Work instructions: Each line of the data below from the one holding "分享几个我感觉不错的壁纸（摄影）网站吧，可以勾选分" to the one holding "适合用户：摄影师、插画师、漫画家", inclusive, is to be reproduced exactly; no other line belongs in the answer.

**** Records for this exercise ****

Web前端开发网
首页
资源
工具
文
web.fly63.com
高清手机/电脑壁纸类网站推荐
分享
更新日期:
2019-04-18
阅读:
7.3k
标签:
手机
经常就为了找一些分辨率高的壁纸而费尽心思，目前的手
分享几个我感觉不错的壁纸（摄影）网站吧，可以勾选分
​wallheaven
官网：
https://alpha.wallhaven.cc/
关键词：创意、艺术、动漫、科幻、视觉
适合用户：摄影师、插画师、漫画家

****
**** Records for this exercise ****

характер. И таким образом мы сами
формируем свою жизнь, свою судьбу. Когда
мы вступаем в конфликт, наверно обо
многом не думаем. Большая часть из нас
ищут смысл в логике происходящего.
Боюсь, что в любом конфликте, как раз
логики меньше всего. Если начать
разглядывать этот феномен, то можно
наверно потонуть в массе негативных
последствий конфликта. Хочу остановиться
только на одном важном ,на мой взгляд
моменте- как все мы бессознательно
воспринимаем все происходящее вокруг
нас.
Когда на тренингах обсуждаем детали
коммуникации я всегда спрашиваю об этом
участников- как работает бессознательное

****

Exercise result:
分享几个我感觉不错的壁纸（摄影）网站吧，可以勾选分
​wallheaven
官网：
https://alpha.wallhaven.cc/
关键词：创意、艺术、动漫、科幻、视觉
适合用户：摄影师、插画师、漫画家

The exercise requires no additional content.